ELToulemonde/dataPreparation

Suggestion

Closed this issue · 2 comments

It would also be great to have outlier removal/imputation based on the columns

  • 6 σ
trainData[, `:=`(mean_dv = mean(dv), sd_dv = sd(dv))]
trainData <- trainData[dv >= (mean_dv - (6*sd_dv)) & (dv <= mean_dv + (6*sd_dv))]
trainData[, c('mean_dv', 'sd_dv'):=NULL]
  • percentile
removeOneOutliersFunc <- function(trainData, colName, outlierVec = c(0.0001,0.9999)){
  vec       <- trainData[[colName]]
  values    <- as.numeric(quantile(vec, outlierVec, na.rm = TRUE))
  trainData <- trainData[vec >= values[1] & vec <= values[2]]
  return(trainData)
}

Great idea.

I was thinking on building a bunch of statistical functions to complete this package.
Those would absolutly go into this category.

I guesss I will create a project for this part.

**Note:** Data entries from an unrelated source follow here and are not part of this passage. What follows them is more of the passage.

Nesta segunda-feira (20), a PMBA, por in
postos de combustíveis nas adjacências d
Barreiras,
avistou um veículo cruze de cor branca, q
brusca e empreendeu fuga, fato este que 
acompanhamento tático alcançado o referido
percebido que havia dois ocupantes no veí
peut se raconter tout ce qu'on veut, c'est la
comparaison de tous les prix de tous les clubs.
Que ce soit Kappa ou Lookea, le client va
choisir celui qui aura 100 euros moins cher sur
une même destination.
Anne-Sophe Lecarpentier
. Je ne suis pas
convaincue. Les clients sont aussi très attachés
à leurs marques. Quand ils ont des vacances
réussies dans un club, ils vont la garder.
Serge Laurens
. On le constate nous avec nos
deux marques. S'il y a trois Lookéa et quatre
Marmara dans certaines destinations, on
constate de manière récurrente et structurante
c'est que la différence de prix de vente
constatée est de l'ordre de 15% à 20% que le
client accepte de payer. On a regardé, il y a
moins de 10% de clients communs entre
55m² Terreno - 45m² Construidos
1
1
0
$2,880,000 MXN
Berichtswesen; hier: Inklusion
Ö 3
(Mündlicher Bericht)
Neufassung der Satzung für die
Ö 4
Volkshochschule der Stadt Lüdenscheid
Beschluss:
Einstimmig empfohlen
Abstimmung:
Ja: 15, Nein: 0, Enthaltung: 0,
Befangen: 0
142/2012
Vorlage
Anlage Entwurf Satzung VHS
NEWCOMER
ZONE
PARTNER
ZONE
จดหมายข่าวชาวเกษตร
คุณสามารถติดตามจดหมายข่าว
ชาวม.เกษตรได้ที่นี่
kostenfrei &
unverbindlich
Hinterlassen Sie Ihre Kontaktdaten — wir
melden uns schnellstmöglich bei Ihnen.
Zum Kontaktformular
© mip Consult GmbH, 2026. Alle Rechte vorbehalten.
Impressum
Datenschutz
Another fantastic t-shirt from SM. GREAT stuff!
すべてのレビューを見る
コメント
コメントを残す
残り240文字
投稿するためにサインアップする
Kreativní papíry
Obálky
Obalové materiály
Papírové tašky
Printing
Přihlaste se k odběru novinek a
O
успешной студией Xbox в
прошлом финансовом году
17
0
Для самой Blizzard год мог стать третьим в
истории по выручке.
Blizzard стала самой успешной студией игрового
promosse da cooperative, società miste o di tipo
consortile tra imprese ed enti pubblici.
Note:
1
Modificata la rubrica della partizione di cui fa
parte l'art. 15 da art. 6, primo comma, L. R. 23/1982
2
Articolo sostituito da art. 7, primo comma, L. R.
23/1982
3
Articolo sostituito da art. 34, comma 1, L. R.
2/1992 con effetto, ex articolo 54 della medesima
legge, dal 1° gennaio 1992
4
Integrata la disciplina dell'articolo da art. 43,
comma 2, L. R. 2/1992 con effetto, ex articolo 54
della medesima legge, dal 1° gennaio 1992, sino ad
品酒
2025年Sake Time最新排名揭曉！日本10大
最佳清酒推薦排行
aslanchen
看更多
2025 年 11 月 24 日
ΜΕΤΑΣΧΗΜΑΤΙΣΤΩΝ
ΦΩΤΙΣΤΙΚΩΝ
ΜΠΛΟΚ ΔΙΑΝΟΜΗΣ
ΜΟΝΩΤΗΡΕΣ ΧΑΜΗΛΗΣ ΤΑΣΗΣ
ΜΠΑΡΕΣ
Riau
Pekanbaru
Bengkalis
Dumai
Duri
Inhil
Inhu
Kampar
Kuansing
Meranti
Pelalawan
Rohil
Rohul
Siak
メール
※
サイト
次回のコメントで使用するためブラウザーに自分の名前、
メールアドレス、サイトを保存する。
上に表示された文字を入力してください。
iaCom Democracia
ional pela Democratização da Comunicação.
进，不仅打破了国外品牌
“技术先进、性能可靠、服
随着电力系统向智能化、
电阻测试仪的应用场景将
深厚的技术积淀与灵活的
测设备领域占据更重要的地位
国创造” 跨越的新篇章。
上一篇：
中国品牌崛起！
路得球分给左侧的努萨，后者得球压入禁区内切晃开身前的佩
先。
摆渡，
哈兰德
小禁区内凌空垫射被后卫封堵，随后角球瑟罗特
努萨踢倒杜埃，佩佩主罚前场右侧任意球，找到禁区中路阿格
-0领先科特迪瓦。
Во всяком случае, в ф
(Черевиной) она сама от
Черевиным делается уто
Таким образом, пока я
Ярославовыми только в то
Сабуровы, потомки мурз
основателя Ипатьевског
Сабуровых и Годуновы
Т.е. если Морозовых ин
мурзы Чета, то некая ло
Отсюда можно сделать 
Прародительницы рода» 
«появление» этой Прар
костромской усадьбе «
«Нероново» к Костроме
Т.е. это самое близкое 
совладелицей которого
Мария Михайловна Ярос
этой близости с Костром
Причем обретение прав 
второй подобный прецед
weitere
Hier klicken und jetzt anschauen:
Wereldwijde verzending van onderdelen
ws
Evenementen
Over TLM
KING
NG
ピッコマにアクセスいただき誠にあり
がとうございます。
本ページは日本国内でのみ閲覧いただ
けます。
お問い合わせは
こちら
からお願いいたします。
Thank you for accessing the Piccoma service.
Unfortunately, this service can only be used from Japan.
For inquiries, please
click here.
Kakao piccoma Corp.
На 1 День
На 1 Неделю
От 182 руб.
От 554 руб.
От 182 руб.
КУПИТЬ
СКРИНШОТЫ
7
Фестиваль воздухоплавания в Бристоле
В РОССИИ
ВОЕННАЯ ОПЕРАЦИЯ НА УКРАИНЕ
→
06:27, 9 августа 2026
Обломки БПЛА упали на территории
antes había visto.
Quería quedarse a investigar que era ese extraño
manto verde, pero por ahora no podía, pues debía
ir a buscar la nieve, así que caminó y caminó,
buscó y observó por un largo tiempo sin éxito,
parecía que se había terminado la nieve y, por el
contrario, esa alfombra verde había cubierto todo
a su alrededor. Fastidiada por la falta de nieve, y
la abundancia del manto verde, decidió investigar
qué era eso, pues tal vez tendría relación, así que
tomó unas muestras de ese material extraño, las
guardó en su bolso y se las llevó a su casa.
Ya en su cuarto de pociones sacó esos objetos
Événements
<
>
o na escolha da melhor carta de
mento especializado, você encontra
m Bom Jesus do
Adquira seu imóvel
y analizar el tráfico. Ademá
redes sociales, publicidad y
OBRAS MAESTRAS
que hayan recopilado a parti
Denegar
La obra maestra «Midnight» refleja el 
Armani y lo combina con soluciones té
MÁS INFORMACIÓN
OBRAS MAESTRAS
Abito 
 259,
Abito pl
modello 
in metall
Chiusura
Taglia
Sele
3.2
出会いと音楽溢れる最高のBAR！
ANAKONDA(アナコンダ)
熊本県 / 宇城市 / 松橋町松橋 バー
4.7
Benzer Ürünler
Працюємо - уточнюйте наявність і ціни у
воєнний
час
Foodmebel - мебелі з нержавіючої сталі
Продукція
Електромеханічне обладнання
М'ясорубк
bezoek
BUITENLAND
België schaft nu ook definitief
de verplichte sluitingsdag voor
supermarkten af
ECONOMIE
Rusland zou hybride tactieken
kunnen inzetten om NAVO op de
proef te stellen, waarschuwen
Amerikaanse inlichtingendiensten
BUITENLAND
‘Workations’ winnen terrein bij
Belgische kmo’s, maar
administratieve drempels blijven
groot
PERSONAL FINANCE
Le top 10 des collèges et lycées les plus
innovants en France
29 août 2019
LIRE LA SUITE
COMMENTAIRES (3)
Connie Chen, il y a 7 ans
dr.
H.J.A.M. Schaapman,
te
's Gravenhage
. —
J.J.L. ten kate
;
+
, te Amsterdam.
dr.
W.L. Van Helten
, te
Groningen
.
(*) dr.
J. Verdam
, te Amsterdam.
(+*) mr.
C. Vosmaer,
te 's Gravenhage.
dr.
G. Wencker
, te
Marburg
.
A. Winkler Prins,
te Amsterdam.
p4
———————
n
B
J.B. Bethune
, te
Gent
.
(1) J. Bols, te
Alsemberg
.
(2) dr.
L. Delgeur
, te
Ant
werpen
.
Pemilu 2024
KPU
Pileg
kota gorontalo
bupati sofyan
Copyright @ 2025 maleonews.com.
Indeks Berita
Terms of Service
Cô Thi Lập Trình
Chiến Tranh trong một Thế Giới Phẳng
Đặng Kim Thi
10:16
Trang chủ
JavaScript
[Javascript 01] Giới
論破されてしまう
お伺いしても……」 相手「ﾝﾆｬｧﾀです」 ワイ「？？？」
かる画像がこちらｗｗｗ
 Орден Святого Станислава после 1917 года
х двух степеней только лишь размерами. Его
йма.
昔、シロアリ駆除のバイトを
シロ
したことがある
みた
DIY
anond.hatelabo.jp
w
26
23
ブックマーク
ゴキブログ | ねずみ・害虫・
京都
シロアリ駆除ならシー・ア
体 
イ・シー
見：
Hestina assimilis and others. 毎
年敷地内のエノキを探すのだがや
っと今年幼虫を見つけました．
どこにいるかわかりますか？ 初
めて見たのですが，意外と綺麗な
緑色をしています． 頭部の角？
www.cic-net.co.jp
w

Any ideas of statistical functions to filter/preprocess data are welcomed.

Hi,

Functions remove_sd_outlier, remove_percentile_outlier, remove_rare_categorical have been implemented and will be available in next cran release.

Feel free to test them, check if they are helpfull and suggest any form of improvements.

I close,

Thanks.

Emmanuel-Lin